Related Search

Overview

Related Search is a feature designed to automatically identify and present search terms that are related based on the similarity of the results they produce. When enabled, it enhances the user experience by surfacing additional, relevant queries, allowing users to discover related content and refine their searches more effectively.

Data Generation and Preparation

Database Creation

The process begins with the creation of an internal dataset derived from recent search activity. This dataset focuses on searches that produce strong results while excluding any queries that are intentionally marked to be omitted. Searches are grouped using shared identifiers and analyzed on a daily basis to ensure consistency and relevance.
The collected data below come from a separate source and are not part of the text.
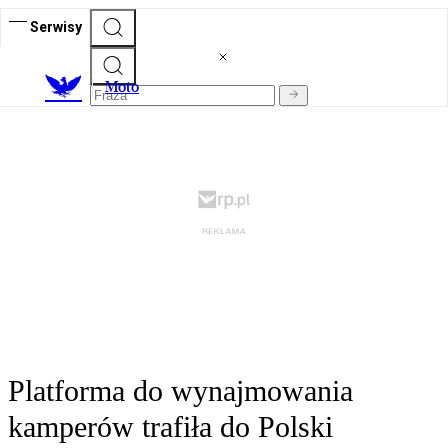
Serwisy
M
oto
Platforma do wynajmowania
kamperów trafiła do Polski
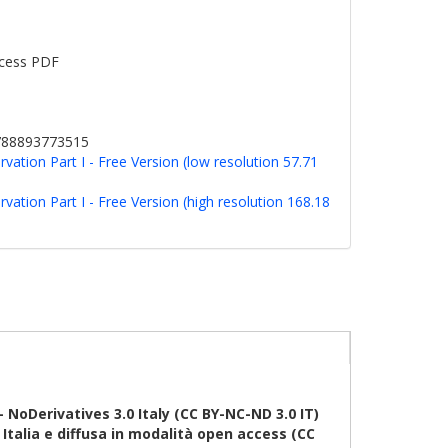
cess PDF
9788893773515
vation Part I - Free Version (low resolution 57.71
vation Part I - Free Version (high resolution 168.18
oDerivatives 3.0 Italy (CC BY-NC-ND 3.0 IT)
talia e diffusa in modalità open access (CC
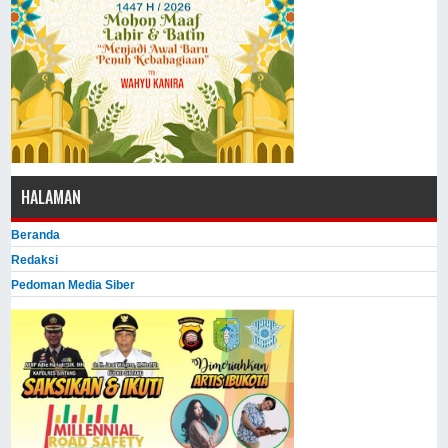
HALAMAN
Beranda
Redaksi
Pedoman Media Siber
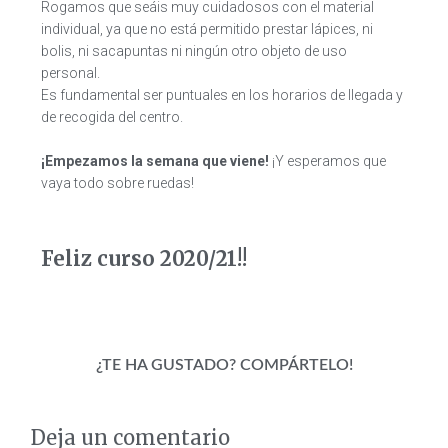
Rogamos que seáis muy cuidadosos con el material
individual, ya que no está permitido prestar lápices, ni
bolis, ni sacapuntas ni ningún otro objeto de uso
personal.
Es fundamental ser puntuales en los horarios de llegada y
de recogida del centro.
¡Empezamos la semana que viene!
¡Y esperamos que
vaya todo sobre ruedas!
Feliz curso 2020/21!!
¿TE HA GUSTADO? COMPÁRTELO!
Deja un comentario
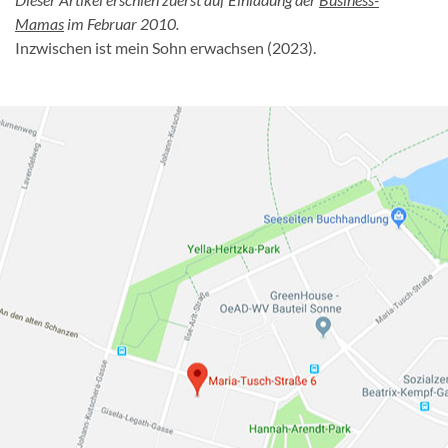
Mamas
im Februar 2010.
Inzwischen ist mein Sohn erwachsen (2023).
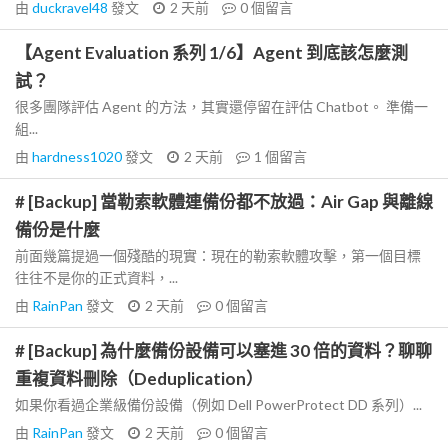
由
duckravel48
發文
2 天前
0
個留言
【Agent Evaluation 系列 1/6】Agent 到底該怎麼測
試？
很多團隊評估 Agent 的方法，其實還停留在評估 Chatbot。 準備一
組...
由
hardness1020
發文
2 天前
1
個留言
# [Backup] 當勒索軟體連備份都不放過：Air Gap 與離線
備份是什麼
前面幾篇提過一個殘酷的現實：現在的勒索軟體攻擊，第一個目標
往往不是你的正式資料，...
由
RainPan
發文
2 天前
0
個留言
# [Backup] 為什麼備份設備可以塞進 30 倍的資料？聊聊
重複資料刪除（Deduplication）
如果你看過企業級備份設備（例如 Dell PowerProtect DD 系列）...
由
RainPan
發文
2 天前
0
個留言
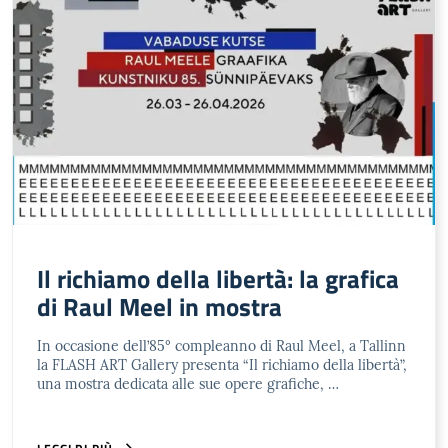
Il richiamo della libertà: la grafica
di Raul Meel in mostra
In occasione dell’85° compleanno di Raul Meel, a Tallinn
la FLASH ART Gallery presenta “Il richiamo della libertà”,
una mostra dedicata alle sue opere grafiche, …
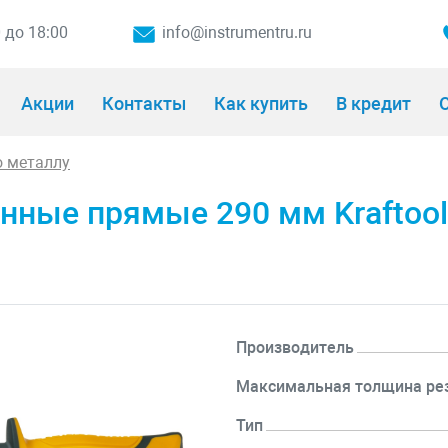
0 до 18:00
info@instrumentru.ru
Акции
Контакты
Как купить
В кредит
О
 металлу
ные прямые 290 мм Kraftool A
Производитель
Максимальная толщина ре
Тип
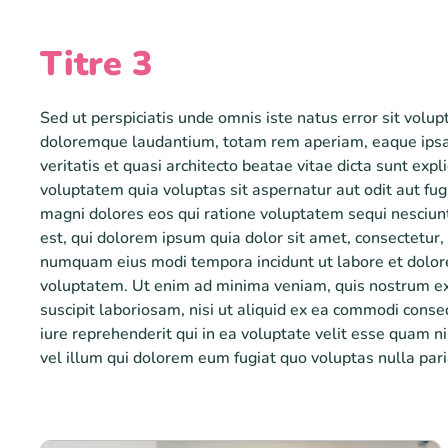
Titre 3
Sed ut perspiciatis unde omnis iste natus error sit vol
doloremque laudantium, totam rem aperiam, eaque ipsa 
veritatis et quasi architecto beatae vitae dicta sunt ex
voluptatem quia voluptas sit aspernatur aut odit aut fug
magni dolores eos qui ratione voluptatem sequi nesciu
est, qui dolorem ipsum quia dolor sit amet, consectetur, 
numquam eius modi tempora incidunt ut labore et dol
voluptatem. Ut enim ad minima veniam, quis nostrum ex
suscipit laboriosam, nisi ut aliquid ex ea commodi con
iure reprehenderit qui in ea voluptate velit esse quam n
vel illum qui dolorem eum fugiat quo voluptas nulla pari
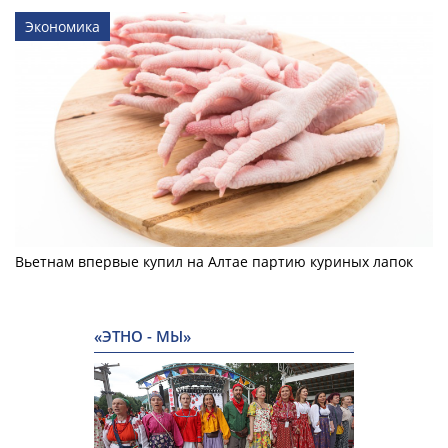
Экономика
Вьетнам впервые купил на Алтае партию куриных лапок
«ЭТНО - МЫ»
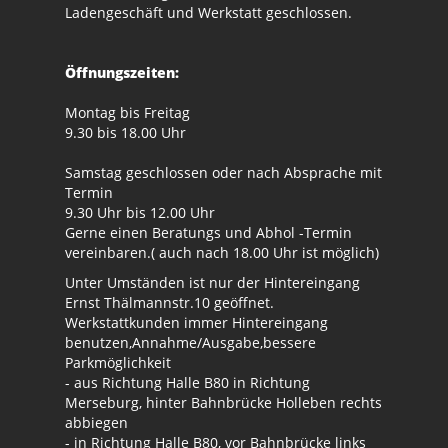
Ladengeschäft und Werkstatt geschlossen.
Öffnungszeiten:
Montag bis Freitag
9.30 bis 18.00 Uhr
Samstag geschlossen oder nach Absprache mit
Termin
9.30 Uhr bis 12.00 Uhr
Gerne einen Beratungs und Abhol -Termin
vereinbaren.( auch nach 18.00 Uhr ist möglich)
Unter Umständen ist nur der Hintereingang
Ernst Thälmannstr.10 geöffnet.
Werkstattkunden immer Hintereingang
benutzen,Annahme/Ausgabe,bessere
Parkmöglichkeit
- aus Richtung Halle B80 in Richtung
Merseburg, hinter Bahnbrücke Holleben rechts
abbiegen
- in Richtung Halle B80, vor Bahnbrücke links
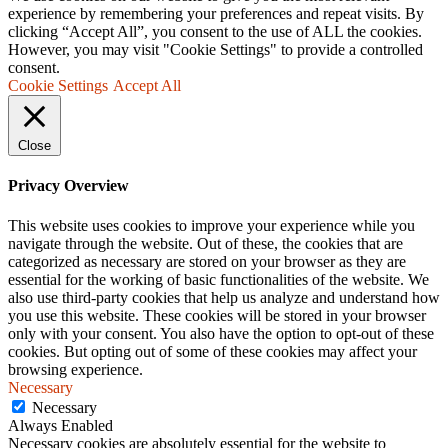
experience by remembering your preferences and repeat visits. By
clicking “Accept All”, you consent to the use of ALL the cookies.
However, you may visit "Cookie Settings" to provide a controlled
consent.
Cookie Settings
Accept All
Close
Privacy Overview
This website uses cookies to improve your experience while you
navigate through the website. Out of these, the cookies that are
categorized as necessary are stored on your browser as they are
essential for the working of basic functionalities of the website. We
also use third-party cookies that help us analyze and understand how
you use this website. These cookies will be stored in your browser
only with your consent. You also have the option to opt-out of these
cookies. But opting out of some of these cookies may affect your
browsing experience.
Necessary
Necessary
Always Enabled
Necessary cookies are absolutely essential for the website to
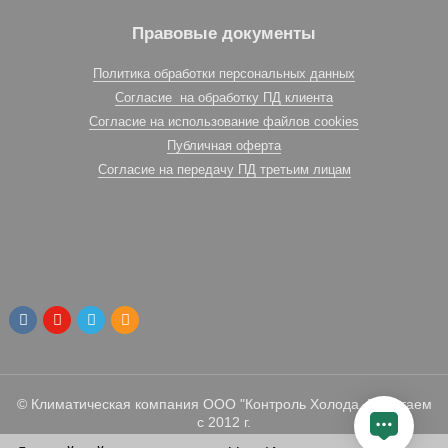
Правовые документы
Политика обработки персональных данных
Согласие на обработку ПД клиента
Согласие на использование файлов cookies
Публичная оферта
Согласие на передачу ПД третьим лицам
© Климатическая компания ООО "Контроль Холода. Работаем
с 2012 г.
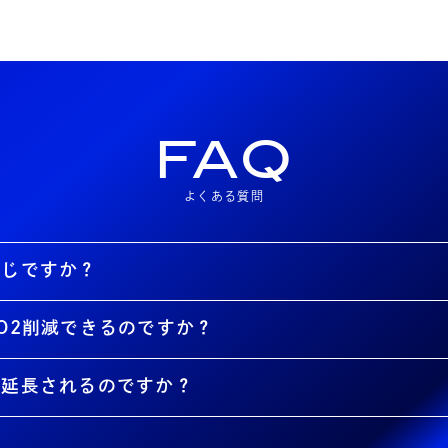
FAQ
よくある質問
同じですか？
O2削減できるのですか？
が延長されるのですか？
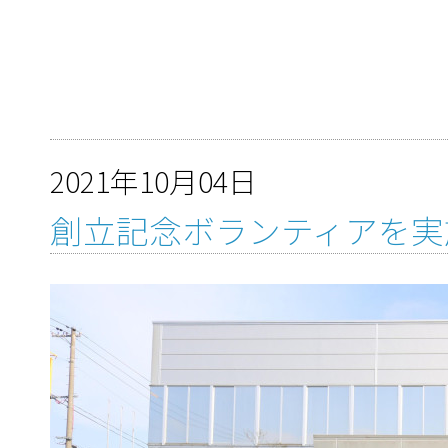
2021年10月04日
創立記念ボランティアを実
Data Filtering and Storage

During processing, keywords with counts below a defined threshold (See: Threshold Configuration) are removed to maintain data quality. The system then generates summarized records that capture key attributes such as the database identifier, search date, primary keys, associated keywords, and their counts. These summaries are stored for downstream use in generating related search results.

Related Search Generation

Aggregation Process

To generate related searches, the system analyzes search summaries from the most recent thirty-day period. It iterates through each summary, aggregating keywords under their corresponding primary search terms. Existing entries are updated with new keyword data, while new primary keys are added as they are discovered.

Threshold Filtering

After aggregation, the system applies the same threshold filter to remove keywords that do not meet the minimum frequency requirements. This ensures that only meaningful and relevant relationships are retained in the final dataset.

Output Structure

Data Transformation

The aggregated data is converted into a simplified structure that maps each primary search term to its associated related keywords. This transformation enables efficient retrieval and downstream usage by indexing systems.

Final Output Format

The final output is represented as a dictionary where:

  • The key corresponds to the primary search term.
  • The value is an ordered list of related keywords sorted in descending order of frequency, with count metadata removed.

Parameters and Constraints

Threshold Configuration

The related search threshold governs the number of similar items needed for a search to be deemed related to the original query. This value defaults to 1, but it can be configured and tweaked to your liking. To change this number, navigate into the admin page and click on System Parameters --> Reports Configuration. There, you'll be able to change the threshold for Related Search via the following parameter: Threshold for # of searches for Related Searches.


Data Scope Limitations

  • Related search data is derived only from the past thirty days and is not currently configurable.
  • While there is a practical limit on how many primary keys a keyword can appear under, there is no strict limit on the number of keywords associated with a single primary key.

Summary

Related Search leverages recent search behavior to identify meaningful relationships between queries. Through structured data processing, filtering, and aggregation, it produces a streamlined mapping of primary terms to relevant related keywords, improving search discovery and overall user experience.